Although this is the best eight-effect model that can be found by this method given the starting model, it is not guaranteed
that this model that has the highest R-square value among all possible models that consist of seven effects and an intercept.
Because the DETAILS=ALL option is specified in the SELECTION statement, details for the model at each step of the selection process are displayed. Output 12.3.3 provides details of the model at step 3.

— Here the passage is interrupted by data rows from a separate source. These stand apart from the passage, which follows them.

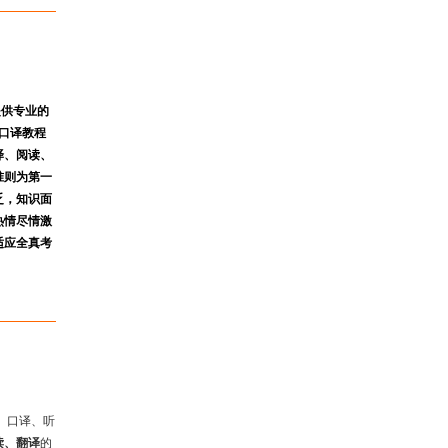
提供专业的
口译教程
译、阅读、
准则为第一
乏，知识面
热情尽情激
适应全真考
、口译、听
读、翻译
的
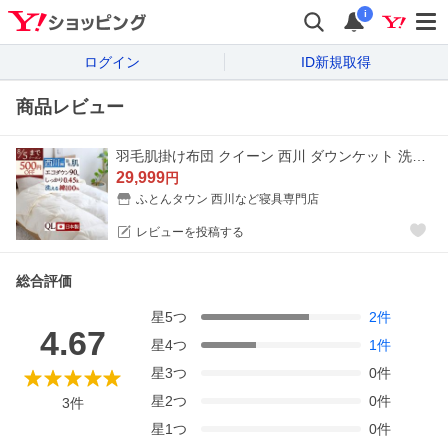
i
ログイン
ID新規取得
商品レビュー
羽毛肌掛け布団 クイーン 西川 ダウンケット 洗える 0.45kg 日本製 羽毛布団 夏用 クイーンサイズ 綿100％ 羽毛ふとん 厳選ダウン90% 肌掛け布団 肌布団
29,999
円
ふとんタウン 西川など寝具専門店
レビューを投稿する
総合評価
星
5
つ
2
件
4.67
星
4
つ
1
件
星
3
つ
0
件
星
2
つ
0
件
3
件
星
1
つ
0
件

Output 12.3.3: Model Details at Step 3
Analysis of Variance | |||||
---|---|---|---|---|---|
Source | DF | Sum of Squares |
Mean Square |
F Value | Pr > F |
Model | 7 | 108630 | 15519 | 15000.3 | <.0001 |
Error | 9992 | 10337 | 1.03455 | ||
Corrected Total | 9999 | 118967 |
Root MSE | 1.01713 |
---|---|
R-Square | 0.91311 |
Adj R-Sq | 0.91305 |
AIC | 10350 |
AICC | 10350 |
SBC | 405.37511 |
ASE | 1.03373 |
Parameter Estimates | |||||
---|---|---|---|---|---|
Parameter | DF | Estimate | Standard Error | t Value | Pr > |t| |
Intercept | 1 | 0.012095 | 0.045712 | 0.26 | 0.7913 |
x1 | 1 | 3.087078 | 0.076390 | 40.41 | <.0001 |
x2 | 1 | 7.775180 | 0.046815 | 166.08 | <.0001 |
x3 | 1 | -4.957140 | 0.070995 | -69.82 | <.0001 |
x1*x3 | 1 | 4.910115 | 0.122503 | 40.08 | <.0001 |
x1*x4 | 1 | 0.890436 | 0.060523 | 14.71 | <.0001 |
x7*x11 | 1 | 1.708469 | 0.045939 | 37.19 | <.0001 |
x2*x13 | 1 | 2.584078 | 0.061506 | 42.01 | <.0001 |
The forward-swap method continues to find the best nine-effect model, best 10-effect model, and so on until it obtains the best 15-effect model. At this point the selection terminates because you specified the MAXEF=15 option in the SELECTION statement. The R-square value increases at each step of the selection process. However, because you specified the CHOOSE=SBC criterion in the SELECTION statement, the final model selected is the model at step 6.